Date Filed: June 29, 2026
Original Court: Northern District of California
Case Status: Pending
Matthew Bernard and Lynn Warner own an undeveloped residential plot in Oakland, California. In 2020, the Oakland Fire Department ordered them to clear dead and dying trees from their land or face ongoing fines. The landowners hired an arborist and removed the hazardous, drought-stricken trees to comply with these fire safety mandates. However, when a tree care company applied for a formal removal permit, the City of Oakland denied it, explicitly stating that fire prevention was not a valid reason for tree removal under its Protected Trees Ordinance.

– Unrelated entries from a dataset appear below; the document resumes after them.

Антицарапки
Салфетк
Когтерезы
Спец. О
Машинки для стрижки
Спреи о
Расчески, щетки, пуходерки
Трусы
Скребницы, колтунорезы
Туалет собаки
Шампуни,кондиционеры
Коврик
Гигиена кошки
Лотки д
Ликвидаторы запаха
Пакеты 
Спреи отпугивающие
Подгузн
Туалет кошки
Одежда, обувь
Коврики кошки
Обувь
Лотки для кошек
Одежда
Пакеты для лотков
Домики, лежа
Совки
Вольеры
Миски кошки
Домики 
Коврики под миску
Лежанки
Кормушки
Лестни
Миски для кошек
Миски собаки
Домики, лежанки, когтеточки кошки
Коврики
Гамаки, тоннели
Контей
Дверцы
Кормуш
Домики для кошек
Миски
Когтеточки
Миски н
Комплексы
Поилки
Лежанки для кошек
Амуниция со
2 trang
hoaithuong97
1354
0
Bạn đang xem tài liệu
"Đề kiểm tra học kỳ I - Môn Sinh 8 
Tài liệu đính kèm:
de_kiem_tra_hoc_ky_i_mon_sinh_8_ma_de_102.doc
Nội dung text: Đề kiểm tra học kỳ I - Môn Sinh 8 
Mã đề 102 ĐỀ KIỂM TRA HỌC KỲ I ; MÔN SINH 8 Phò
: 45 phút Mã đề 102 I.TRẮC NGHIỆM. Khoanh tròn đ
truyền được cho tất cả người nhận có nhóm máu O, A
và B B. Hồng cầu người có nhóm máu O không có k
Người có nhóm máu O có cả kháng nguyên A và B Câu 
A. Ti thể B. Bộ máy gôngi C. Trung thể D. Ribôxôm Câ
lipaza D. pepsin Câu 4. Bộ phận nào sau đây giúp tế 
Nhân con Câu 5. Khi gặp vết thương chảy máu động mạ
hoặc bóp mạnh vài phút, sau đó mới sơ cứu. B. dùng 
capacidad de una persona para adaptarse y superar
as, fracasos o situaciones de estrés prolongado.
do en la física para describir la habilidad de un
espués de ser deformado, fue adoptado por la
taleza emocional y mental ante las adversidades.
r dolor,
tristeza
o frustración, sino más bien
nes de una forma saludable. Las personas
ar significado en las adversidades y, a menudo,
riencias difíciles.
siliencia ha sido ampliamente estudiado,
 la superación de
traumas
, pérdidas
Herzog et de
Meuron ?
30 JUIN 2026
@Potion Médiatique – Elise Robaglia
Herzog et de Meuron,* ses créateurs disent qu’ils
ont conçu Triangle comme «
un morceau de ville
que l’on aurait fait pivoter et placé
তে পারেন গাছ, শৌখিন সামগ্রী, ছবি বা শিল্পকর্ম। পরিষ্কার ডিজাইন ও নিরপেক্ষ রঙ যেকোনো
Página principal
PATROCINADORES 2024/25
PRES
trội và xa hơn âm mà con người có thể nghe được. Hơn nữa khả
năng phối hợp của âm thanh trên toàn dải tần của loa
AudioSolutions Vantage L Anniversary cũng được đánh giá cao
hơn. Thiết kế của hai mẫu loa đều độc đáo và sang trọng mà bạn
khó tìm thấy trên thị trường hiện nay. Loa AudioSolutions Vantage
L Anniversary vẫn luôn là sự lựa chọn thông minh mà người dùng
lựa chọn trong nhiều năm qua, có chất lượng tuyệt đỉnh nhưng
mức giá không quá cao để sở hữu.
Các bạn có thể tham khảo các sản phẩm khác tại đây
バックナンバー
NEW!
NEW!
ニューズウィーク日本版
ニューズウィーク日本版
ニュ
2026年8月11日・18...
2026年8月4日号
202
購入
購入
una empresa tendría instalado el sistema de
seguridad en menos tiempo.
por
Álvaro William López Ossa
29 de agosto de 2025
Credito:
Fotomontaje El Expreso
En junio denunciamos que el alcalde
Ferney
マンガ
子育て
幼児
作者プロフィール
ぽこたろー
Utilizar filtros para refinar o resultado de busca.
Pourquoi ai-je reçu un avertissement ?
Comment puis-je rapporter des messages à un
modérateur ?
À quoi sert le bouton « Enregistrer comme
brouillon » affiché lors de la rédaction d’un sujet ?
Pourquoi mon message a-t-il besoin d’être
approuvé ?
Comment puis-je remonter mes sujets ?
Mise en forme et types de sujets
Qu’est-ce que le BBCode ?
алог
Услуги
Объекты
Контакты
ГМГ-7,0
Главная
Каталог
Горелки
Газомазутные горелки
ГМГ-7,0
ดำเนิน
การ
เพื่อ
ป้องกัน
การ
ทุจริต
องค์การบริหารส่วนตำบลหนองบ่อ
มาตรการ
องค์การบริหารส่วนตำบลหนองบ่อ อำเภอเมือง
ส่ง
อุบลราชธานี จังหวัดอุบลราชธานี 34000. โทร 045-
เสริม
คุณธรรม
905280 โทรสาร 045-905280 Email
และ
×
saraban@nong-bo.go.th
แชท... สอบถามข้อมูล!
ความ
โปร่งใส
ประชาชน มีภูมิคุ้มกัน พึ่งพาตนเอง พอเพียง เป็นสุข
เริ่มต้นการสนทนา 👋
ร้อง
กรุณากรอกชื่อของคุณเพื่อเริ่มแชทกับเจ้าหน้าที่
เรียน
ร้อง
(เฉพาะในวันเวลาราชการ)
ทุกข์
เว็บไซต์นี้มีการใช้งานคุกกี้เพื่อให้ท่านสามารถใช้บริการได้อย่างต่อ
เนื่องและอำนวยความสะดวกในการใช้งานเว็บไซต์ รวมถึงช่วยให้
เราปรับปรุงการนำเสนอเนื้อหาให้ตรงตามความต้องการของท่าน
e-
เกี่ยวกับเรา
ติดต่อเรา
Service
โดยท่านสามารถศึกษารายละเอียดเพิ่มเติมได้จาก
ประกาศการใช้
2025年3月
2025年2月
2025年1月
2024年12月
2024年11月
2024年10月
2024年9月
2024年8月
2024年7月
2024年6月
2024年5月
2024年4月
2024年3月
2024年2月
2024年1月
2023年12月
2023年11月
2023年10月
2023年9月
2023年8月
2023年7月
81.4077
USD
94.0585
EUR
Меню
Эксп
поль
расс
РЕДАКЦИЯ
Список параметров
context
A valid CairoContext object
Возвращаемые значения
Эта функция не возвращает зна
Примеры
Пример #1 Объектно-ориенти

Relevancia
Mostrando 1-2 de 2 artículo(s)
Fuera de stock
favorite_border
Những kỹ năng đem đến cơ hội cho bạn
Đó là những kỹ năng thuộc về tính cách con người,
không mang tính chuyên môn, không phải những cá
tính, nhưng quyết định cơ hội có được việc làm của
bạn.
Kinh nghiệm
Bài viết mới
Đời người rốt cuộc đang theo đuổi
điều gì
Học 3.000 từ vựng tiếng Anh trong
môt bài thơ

Years later, when the plaintiffs applied for a permit to build a single-family home on their property, the City retaliated. Following hearings where the plaintiffs were granted only 15 minutes to defend themselves, the City Council levied a staggering $915,135.40 fine for the prior tree removal, threatened to place a lien on the property, and halted all building permits. This penalty, calculated by a preset formula without any evidence of actual public harm, is roughly five times the total value of the land itself. Astonishingly, it is also eighteen times higher than California’s maximum statutory fine for the malicious arson of an entire forest.
In response to this egregious overreach, the Center for the American Future has stepped in to represent Bernard and Warner, filing a civil rights lawsuit to challenge Oakland Municipal Code § 12.36. The Center argues that the City’s actions constitute an uncompensated taking of private property, impose unconstitutional permit conditions without any nexus to actual public harm, and violate the Eighth Amendment’s protection against excessive fines. Through this litigation, the Center for the American Future seeks a declaratory judgment striking down the ordinance’s unconstitutional application, along with an injunction to stop the City from enforcing the ruinous penalty and withholding the plaintiffs’ development permits.